The truth is that for large long lived projects, maintainability (and thus project longevity – through resistance to entropy) is driven primarily by four things:  (1) Good requirements and initial design, (2) Development of well designed and layered generalized abstraction libraries organized as packages, (3) Good coding standards, rigorously enforced, (4) Pervasive (and maintained) module tests for all packages (5) Other adaptivity techniques (see other posts on this site e.g., here).

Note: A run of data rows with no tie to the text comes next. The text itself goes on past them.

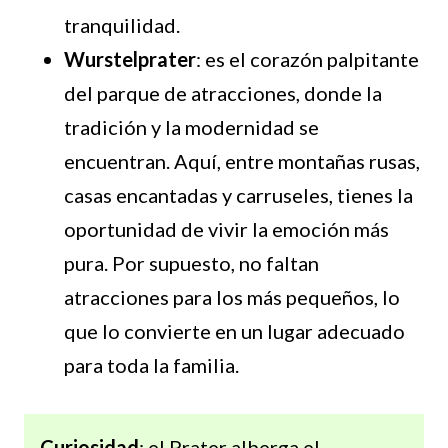
tranquilidad.
Wurstelprater
: es el corazón palpitante
del parque de atracciones, donde la
tradición y la modernidad se
encuentran. Aquí, entre montañas rusas,
casas encantadas y carruseles, tienes la
oportunidad de vivir la emoción más
pura. Por supuesto, no faltan
atracciones para los más pequeños, lo
que lo convierte en un lugar adecuado
para toda la familia.
Curiosidad
: el Prater alberga el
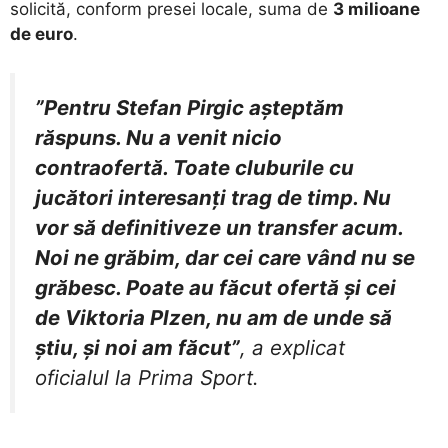
solicită, conform presei locale, suma de
3 milioane
de euro
.
”Pentru Stefan Pirgic așteptăm
răspuns. Nu a venit nicio
contraofertă. Toate cluburile cu
jucători interesanți trag de timp. Nu
vor să definitiveze un transfer acum.
Noi ne grăbim, dar cei care vând nu se
grăbesc. Poate au făcut ofertă și cei
de Viktoria Plzen, nu am de unde să
știu, și noi am făcut”
, a explicat
oficialul la Prima Sport.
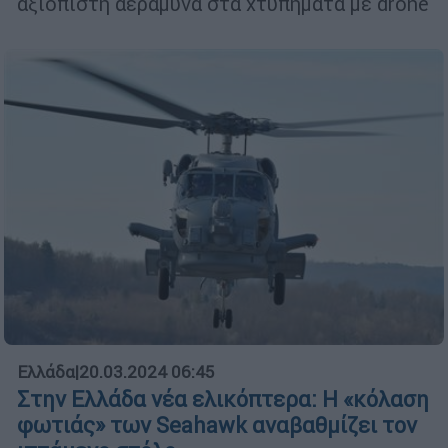
αξιόπιστη αεράμυνα στα χτυπήματα με drone
Ελλάδα
|
20.03.2024 06:45
Στην Ελλάδα νέα ελικόπτερα: Η «κόλαση
φωτιάς» των Seahawk αναβαθμίζει τον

We have discussed (1) and (5) in previous posts and have illustrated (2) throughout this blog, so in this post I want to look at the important subject of coding standards (3) in more depth.  We will look at Mitopia’s module test approach (4) in a future post.


The Basics

We will use the simple function above to illustrate a number of MitoSystems’s basic coding standards:

  • Every practical compiler warning should be turned on and treated as an error requiring correction before the code can execute.  This practice alone, forces the code to be more explicit and maintainable and avoids time wasting in debugging.  Static code analysis should be run regularly.
  • Code relating to the same abstraction all goes into the same source file forming a module or package, and every function (internal or external) starts with the identical 2 or 3 letter prefix (in this case LX_ for the package Lex – Lexical analysis).  This convention rapidly clues the reader into what kind of thing a particular call might be doing (for example SS_ is the prefix for the searching & sorting package).  All internal package functions (i.e., those not exposed outside the package – the bulk usually) are declared ‘static’ and where possible appear before they are used so that no separate function prototype needs to be declared (and maintained).  The average number of source lines in all files (code and header) for Mitopia is around 3,000 some complex packages can be up to 15-20 thousand lines.  Encapsulation (and hiding) into logical packages is the goal, regardless of the resulting file size.
  • Every function is preceded by a standard function header comment giving the function name, description, notes, keywords (optional), and related functions (see also).  Before the function is even written, this function header and the description of what it does and how should first be completed.  Having to explain something in English goes a long way to clarifying exactly what it is supposed to be for.  Simple private functions may scrimp on this description.  This description should be updated whenever changes to the code require it.  For the investment of a few minutes prior to writing the code, one saves the author and those that follow hours of wasted time.  The function header comment contains key alignment marks (the ‘-‘ chars as opposed to the ‘+’ chars) to facilitate the creation of aligned prototypes and comments.
  • Every function prototype is declared in a column aligned form (as illustrated above) where the ‘//’ comment marker occurs at column 80.  The prototype declares the function parameters one per line with a standard line comment following that uses the convention ‘I:’ or ‘O:’ (or ‘IO:’) to define if the parameter is an input, an output, or both and then gives a parameter description.  The standardization of these function prototypes and the function (and package) headers is leveraged by code built into Mitopia® itself to auto-generate the API documentation from the actual source code (much like the Javadoc and Doxgen tools).  This Mitopia® tool generates all public code documentation (as a web site) whenever needed, and this approach ensures that the documentation always matches the code (which is rarely the case otherwise).  Note the philosophical point that the tools you use should be actually within the program you are working on where possible, that way they stay up to date and don’t complicate your build scripts etc.  For an example see below – note the auto-hyperlinking within the documentation by recognizing function names, the automatic arrangement of documentation by packages and project/subsystems, and the integration with other forms of documentation – all done automatically.  Other Mitopia® internal tools use these standardized headers to perform code analysis and generate metrics (e.g., historical code metrics).  The entire focus is to drive everything from the code, which is in reality about the only thing one can force developers to update properly.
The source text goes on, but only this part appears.